Saturday, May 20, 2017

Weekend Challenge: The News


Norman Rockwell, "Hometown News"
Saturday Evening Post, April 1, 1942

One of the premier responsibilities of the poet is to provide the tribe with the news. Inquiring minds just gotta know, and I am tasking you today with that row to hoe.

Of course, poets have shared that responsibility with a number of other figures over the millennia—sibyls and shamans, heralds and explorers, ink-stained wretches and digital media producers. We are never alone in our recitations of the news.

Humans have always needed information. Our faculty for speech developed around that need.

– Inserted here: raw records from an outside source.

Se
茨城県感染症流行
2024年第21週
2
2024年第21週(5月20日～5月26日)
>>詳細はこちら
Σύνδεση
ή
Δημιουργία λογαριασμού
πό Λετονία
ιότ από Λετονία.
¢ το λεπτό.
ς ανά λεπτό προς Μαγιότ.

Advance word of a raiding tribe could mean the difference between life or death. Travelers--be they roving hunters or traders, soldiers or monks—were carriers of information.  

Eventually it was the novelty of that information which became especially prized. The English word "news" was developed in the 14th century; The Canterbury Tales is basically a chatty pilgrimage for news junkies.

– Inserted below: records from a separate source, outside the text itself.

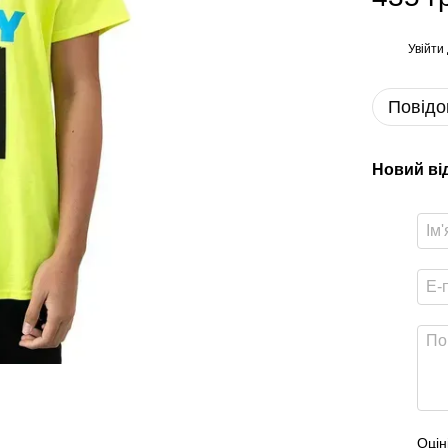
Увійти
%
Повідо
Новий ві
Оцін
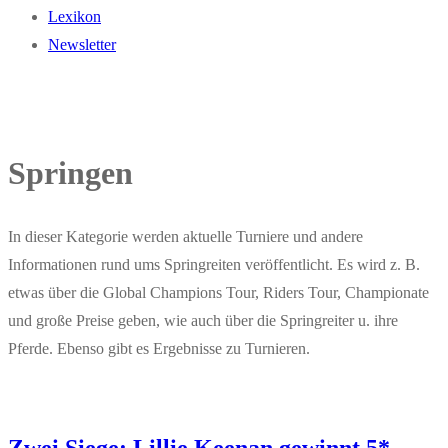
Lexikon
Newsletter
Springen
In dieser Kategorie werden aktuelle Turniere und andere
Informationen rund ums Springreiten veröffentlicht. Es wird z. B.
etwas über die Global Champions Tour, Riders Tour, Championate
und große Preise geben, wie auch über die Springreiter u. ihre
Pferde. Ebenso gibt es Ergebnisse zu Turnieren.
Zwei Siege: Lillie Keenan gewinnt 5*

As the Roman Empire declined in Europe, runners carried the news over long distances. The letter was a precious news commodity, and postal services developed to spread information for merchants and aristocrats. In 1558 the first hand-printed newsletter was distributed in Venice containing political, economic and military news, and the idea spread quickly to other Italian cities. About the same time the printing press was invented, and it wasn't long before printed newspapers began to circulate throughout Europe.

Although there was more of it now, the news was slow traveling about. By the time distant news got into the newspaper, it was history. It wasn't until the development of the telegraph in the 19th century that news could travel great distances with speed. Newspapers were quick to pick up on the innovation, and soon their pages were spiced with disaster and wars and murders most foul. Telegraph style" news was succinct and used the inverted pyramid—facts first, details below the fold.

The cycle of innovations to come meant that news was always finding a new medium. Radio news came in 1922, and by 1939 nearly 70 percent of Americans said their first news preference was radio. (What flat rag could compare to the voice of Edward R. Murrow on the roof of the BBC in London, offering live comment on the Battle of Britain?) 

Then came TV news in the '50s, 24-hour cable news in the '80s. Finally came the internet and the rest, well, was the news whirlwind we live in. The news cycle is now fast-charging up-spiral, cellphones incessantly a-beep with alerts.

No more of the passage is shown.